# EXERCISE:
Keep to one stretch of the data below, the lines from the one with "Residential Care Homes for the Elderly" up to and including the one with "30-Day Mortality in Palliative Radiother", and return that stretch exactly.

[Page-level text extractions]
◇ ◇ ◇ ◇

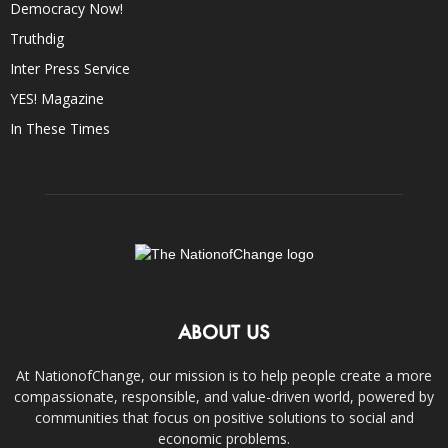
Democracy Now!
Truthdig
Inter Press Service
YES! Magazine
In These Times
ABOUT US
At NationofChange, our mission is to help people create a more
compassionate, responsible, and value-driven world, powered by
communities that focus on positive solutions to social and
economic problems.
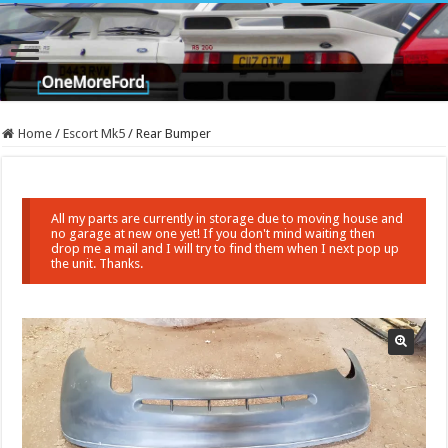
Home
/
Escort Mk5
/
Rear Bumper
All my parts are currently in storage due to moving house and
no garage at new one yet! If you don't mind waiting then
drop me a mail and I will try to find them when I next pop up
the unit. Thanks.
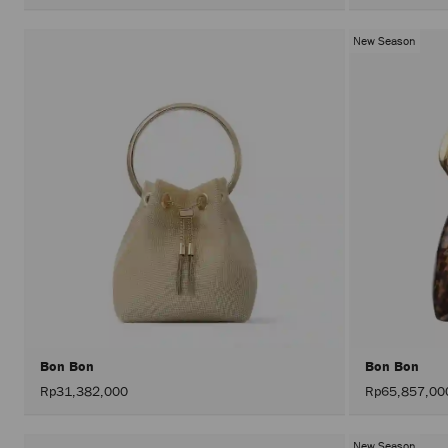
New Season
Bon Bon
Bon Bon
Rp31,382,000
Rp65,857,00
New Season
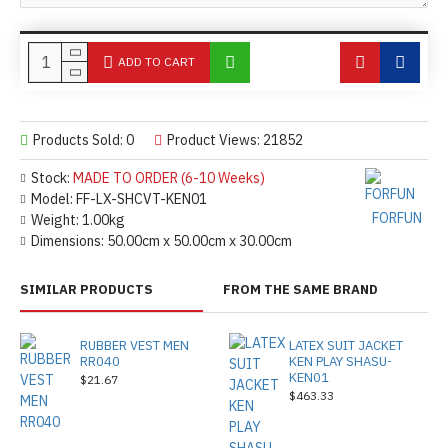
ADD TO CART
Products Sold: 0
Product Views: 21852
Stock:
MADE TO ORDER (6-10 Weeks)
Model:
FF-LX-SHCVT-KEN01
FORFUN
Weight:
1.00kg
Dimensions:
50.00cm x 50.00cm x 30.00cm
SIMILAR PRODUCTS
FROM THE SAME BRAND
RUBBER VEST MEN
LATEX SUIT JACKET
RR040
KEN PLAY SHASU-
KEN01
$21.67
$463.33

◇ ◇ ◇ ◇

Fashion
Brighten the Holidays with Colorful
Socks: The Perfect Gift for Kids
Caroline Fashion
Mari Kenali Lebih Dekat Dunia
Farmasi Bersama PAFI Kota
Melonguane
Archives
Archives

◇ ◇ ◇ ◇

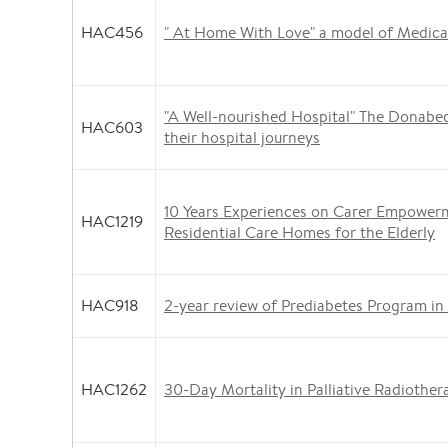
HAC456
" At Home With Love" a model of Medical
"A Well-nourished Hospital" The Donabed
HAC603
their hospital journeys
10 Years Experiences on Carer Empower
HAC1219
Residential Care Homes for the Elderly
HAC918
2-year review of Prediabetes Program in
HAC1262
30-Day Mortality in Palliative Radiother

◇ ◇ ◇ ◇

# RESPONSE FOR THIS EXERCISE:
Residential Care Homes for the Elderly
HAC918
2-year review of Prediabetes Program in
HAC1262
30-Day Mortality in Palliative Radiother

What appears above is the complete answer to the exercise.